Basically Travis-CI works very simple: you create a .travis.yml file, which contains instructions to configure, build and test your github project, and you create an account on Travis-CI and activate a github project of yours. Then every time you make a commit, Travis-CI creates a fresh VM instance, checks out your latest code and runs the instructions in your .travis.yml file.

However, I had lots of problems making it work. Admittedly some of them were caused by code which either didn't compile or run on linux. This is a fat point on the plus side, because I was totally unaware of those issues. But I had much more trouble getting all the dependencies to work.

According to Travis' documentation each VM contains everything needed like gcc, perl, node.js and whatnot. But in reality you have to denote your project to a specific environment, which is C in my case. The unittests in the PCP source are driven by a perl script which needs a couple of additional modules. Their documentation stated, they use perlbrew, which I know and like a lot since I use it almost every day. Unfortunately perlbrew is not installed in a C VM. And so I had to install the perl modules "manually" (by wgetting them, untar, perl Makefile.PL, make and sudo install).
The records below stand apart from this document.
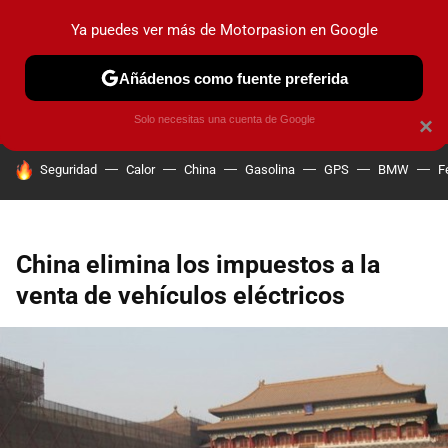
Ya puedes ver más de Motorpasion en Google
PRUEBAS
COCHES ELÉCTRICOS
OBSERVATORIO
F1
Añádenos como fuente preferida
Solo necesitas una cuenta de Google
×
HOY SE HABLA DE
Seguridad
Calor
China
Gasolina
GPS
BMW
F
China elimina los impuestos a la
venta de vehículos eléctricos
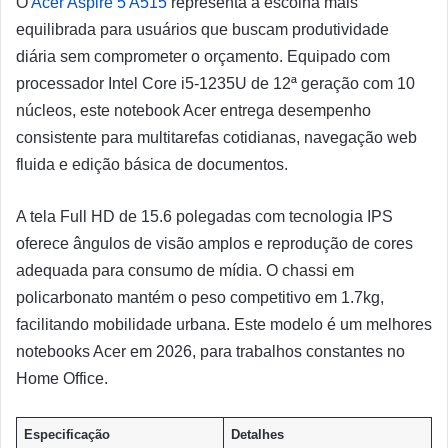
O
Acer Aspire 5 A515
representa a escolha mais
equilibrada para usuários que buscam produtividade
diária sem comprometer o orçamento. Equipado com
processador Intel Core i5-1235U de 12ª geração com 10
núcleos, este notebook Acer entrega desempenho
consistente para multitarefas cotidianas, navegação web
fluida e edição básica de documentos.
A tela Full HD de 15.6 polegadas com tecnologia IPS
oferece ângulos de visão amplos e reprodução de cores
adequada para consumo de mídia. O chassi em
policarbonato mantém o peso competitivo em 1.7kg,
facilitando mobilidade urbana. Este modelo é um melhores
notebooks Acer em 2026, para trabalhos constantes no
Home Office.
Especificação
Detalhes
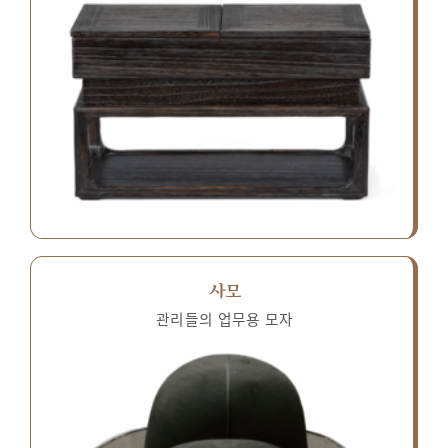
사모
관리들의 업무용 모자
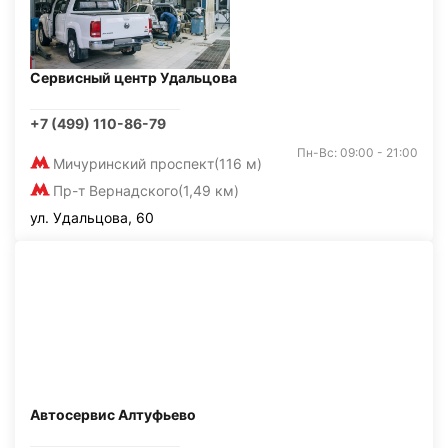
Сервисный центр Удальцова
+7 (499) 110-86-79
Пн-Вс: 09:00 - 21:00
Мичуринский проспект
(116 м)
Пр-т Вернадского
(1,49 км)
ул. Удальцова, 60
Автосервис Алтуфьево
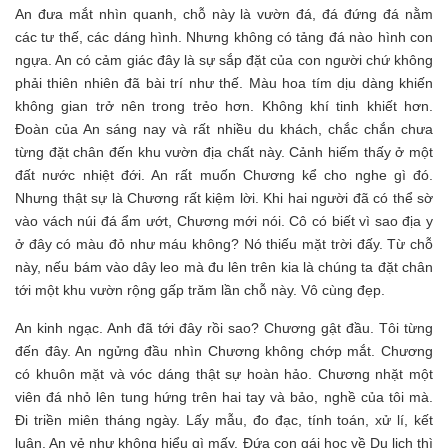
An đưa mắt nhìn quanh, chỗ này là vườn đá, đá đứng đá nằm
các tư thế, các dáng hình. Nhưng không có tảng đá nào hình con
ngựa. An có cảm giác đây là sự sắp đặt của con người chứ không
phải thiên nhiên đã bài trí như thế. Màu hoa tím dịu dàng khiến
không gian trở nên trong trẻo hơn. Không khí tinh khiết hơn.
Đoàn của An sáng nay và rất nhiều du khách, chắc chắn chưa
từng đặt chân đến khu vườn địa chất này. Cảnh hiếm thấy ở một
đất nước nhiệt đới. An rất muốn Chương kể cho nghe gì đó.
Nhưng thật sự là Chương rất kiệm lời. Khi hai người đã có thể sờ
vào vách núi đá ẩm ướt, Chương mới nói. Cô có biết vì sao địa y
ở đây có màu đỏ như máu không? Nó thiếu mặt trời đấy. Từ chỗ
này, nếu bám vào dây leo mà đu lên trên kia là chúng ta đặt chân
tới một khu vườn rộng gấp trăm lần chỗ này. Vô cùng đẹp.
An kinh ngạc. Anh đã tới đây rồi sao? Chương gật đầu. Tôi từng
đến đây. An ngửng đầu nhìn Chương không chớp mắt. Chương
có khuôn mặt và vóc dáng thật sự hoàn hảo. Chương nhặt một
viên đá nhỏ lên tung hứng trên hai tay và bảo, nghề của tôi mà.
Đi triền miên tháng ngày. Lấy mẫu, đo đạc, tính toán, xử lí, kết
luận. An vẻ như không hiểu gì mấy. Đứa con gái học về Du lịch thì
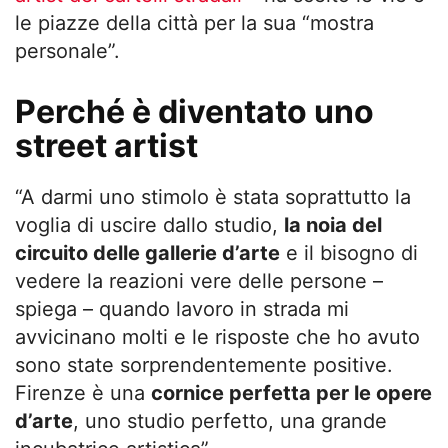
le piazze della città per la sua “mostra
personale”.
Perché è diventato uno
street artist
“A darmi uno stimolo è stata soprattutto la
voglia di uscire dallo studio,
la noia del
circuito delle gallerie d’arte
e il bisogno di
vedere la reazioni vere delle persone –
spiega – quando lavoro in strada mi
avvicinano molti e le risposte che ho avuto
sono state sorprendentemente positive.
Firenze è una
cornice perfetta per le opere
d’arte
, uno studio perfetto, una grande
The good thing is you can do almost anything on the Travis-CI VM including root installs with sudo.  Thanks to this ability I were able to get the unittests to work. But PCP also has a python binding. This was mush more troublesome. Python itself were installed, but no headers, no python-pip, no cffi and so on. First I tried to install a package "python-cffi", which does exist according to google, but not on the Travis-CI VM. Instead I had to install the python headers, python-pip and libffi by downloading and compiling it. There's also an libffi ubuntu package available but it could not be installed because of some unspecified and unresolvable conflict. Such conflicts of binary package management tools are the very reason I left linux behind many years ago.
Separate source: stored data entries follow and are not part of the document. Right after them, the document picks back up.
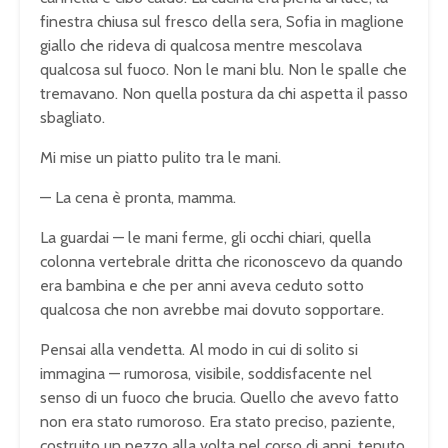
finestra chiusa sul fresco della sera, Sofia in maglione
giallo che rideva di qualcosa mentre mescolava
qualcosa sul fuoco. Non le mani blu. Non le spalle che
tremavano. Non quella postura da chi aspetta il passo
sbagliato.
Mi mise un piatto pulito tra le mani.
— La cena è pronta, mamma.
La guardai — le mani ferme, gli occhi chiari, quella
colonna vertebrale dritta che riconoscevo da quando
era bambina e che per anni aveva ceduto sotto
qualcosa che non avrebbe mai dovuto sopportare.
Pensai alla vendetta. Al modo in cui di solito si
immagina — rumorosa, visibile, soddisfacente nel
senso di un fuoco che brucia. Quello che avevo fatto
non era stato rumoroso. Era stato preciso, paziente,
costruito un pezzo alla volta nel corso di anni, tenuto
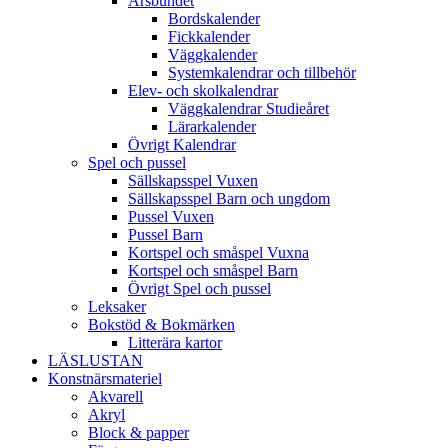
Årsbundet
Bordskalender
Fickkalender
Väggkalender
Systemkalendrar och tillbehör
Elev- och skolkalendrar
Väggkalendrar Studieåret
Lärarkalender
Övrigt Kalendrar
Spel och pussel
Sällskapsspel Vuxen
Sällskapsspel Barn och ungdom
Pussel Vuxen
Pussel Barn
Kortspel och småspel Vuxna
Kortspel och småspel Barn
Övrigt Spel och pussel
Leksaker
Bokstöd & Bokmärken
Litterära kartor
LÄSLUSTAN
Konstnärsmateriel
Akvarell
Akryl
Block & papper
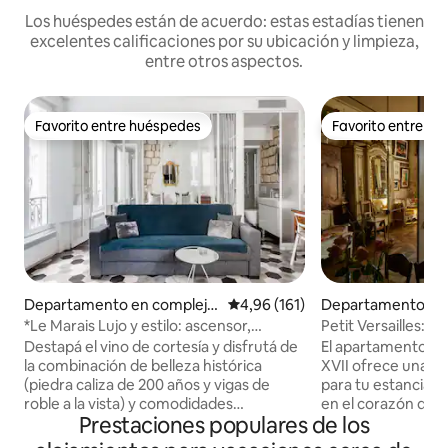
Los huéspedes están de acuerdo: estas estadías tienen
excelentes calificaciones por su ubicación y limpieza,
entre otros aspectos.
Favorito entre huéspedes
Favorito entre h
Favorito entre huéspedes
Favorito entre h
Departamento en complejo
Calificación promedio: 4,96 de 5
4,96 (161)
Departamento en
residencial en Le Marais
residencial en 3er
*Le Marais Lujo y estilo: ascensor,
Petit Versailles: 
ement
lavadora, secadora
en el centro de Par
Destapá el vino de cortesía y disfrutá de
El apartamento Peti
la combinación de belleza histórica
XVII ofrece una e
(piedra caliza de 200 años y vigas de
para tu estancia e
roble a la vista) y comodidades
en el corazón de Pa
Prestaciones populares de los
modernas poco comunes de este
Marais, en Rue du 
departamento: ASCENSOR (1 de cada
calles más antigua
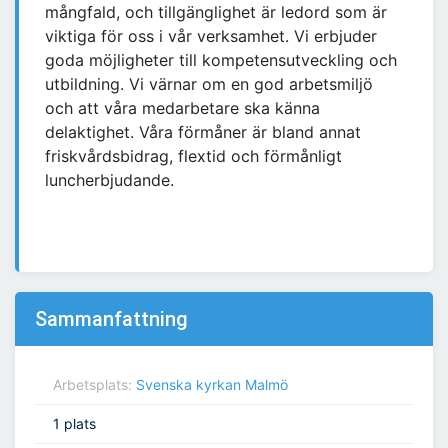
mångfald, och tillgänglighet är ledord som är
viktiga för oss i vår verksamhet. Vi erbjuder
goda möjligheter till kompetensutveckling och
utbildning. Vi värnar om en god arbetsmiljö
och att våra medarbetare ska känna
delaktighet. Våra förmåner är bland annat
friskvårdsbidrag, flextid och förmånligt
luncherbjudande.
Sammanfattning
Arbetsplats:
Svenska kyrkan Malmö
1 plats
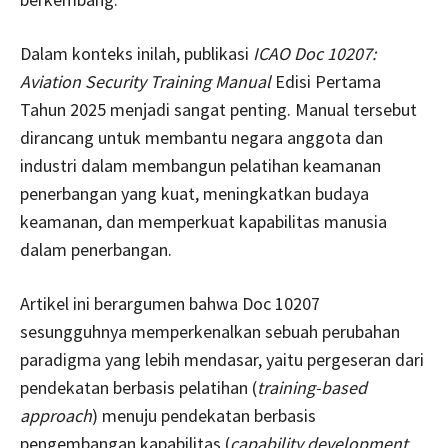
Dalam konteks inilah, publikasi
ICAO Doc 10207:
Aviation Security Training Manual
Edisi Pertama
Tahun 2025 menjadi sangat penting. Manual tersebut
dirancang untuk membantu negara anggota dan
industri dalam membangun pelatihan keamanan
penerbangan yang kuat, meningkatkan budaya
keamanan, dan memperkuat kapabilitas manusia
dalam penerbangan.
Artikel ini berargumen bahwa Doc 10207
sesungguhnya memperkenalkan sebuah perubahan
paradigma yang lebih mendasar, yaitu pergeseran dari
pendekatan berbasis pelatihan (
training-based
approach
) menuju pendekatan berbasis
pengembangan kapabilitas (
capability development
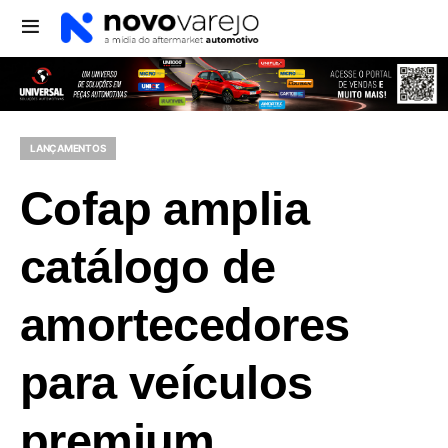
LANÇAMENTOS
Cofap amplia
catálogo de
amortecedores
para veículos
premium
Well, now, 60 commits later, I've got it working:

Would I recommend Travis-CI? Definitly yes. However, there are some pros and cons I like to point out:

Pros:

  1. Each commit leads to a test build and if that fails you get notified.
  2. Pull requests lead to test builds as well, so you'll see if a patch breaks something or not.
  3. It's a free service, and a recource hungry at that. so - wow!
  4. It just works and every problem can be fixed by yourself, given you know how to do it.
  5. The Travis-CI documentation is outstanding with lots of examples.

Cons:

  1. There's only one platform available for tests: Linux (and only one distribution: Ubuntu). It maybe possible to test on MacOSX, but as of this writing only upon request.
  2. While you can choose between clang and gcc, you cannot test with different versions of the compilers.
  3. Those language specific environments make it difficult to use with a project with multiple language needs.
  4. There's no way to live test your .travis.yml file, like on a VM where you can login temporarily and initiate the test manually multiple times and tune the .travis.yml file til it works. Instead you've got to commit everything you like to try out, wait until Travis-CI tests are done, look on the site for the results and repeat the process. This iterative process comsumes a lot of time.
  5. Travis-CI is a german startup in berlin and as always with german companies they do just not respond to emails. I mailed them because of the mixed language issue outlined above, but noting came back and I had to figure it out myself like a blind one in a foreign country (at least sometimes I felt like this during the process detailed in 3.).
  6. Although they provide a Pro account for which you've to pay, I doubt the business model. Maybe the company will vanish overnight (or, worse, get sold and closed).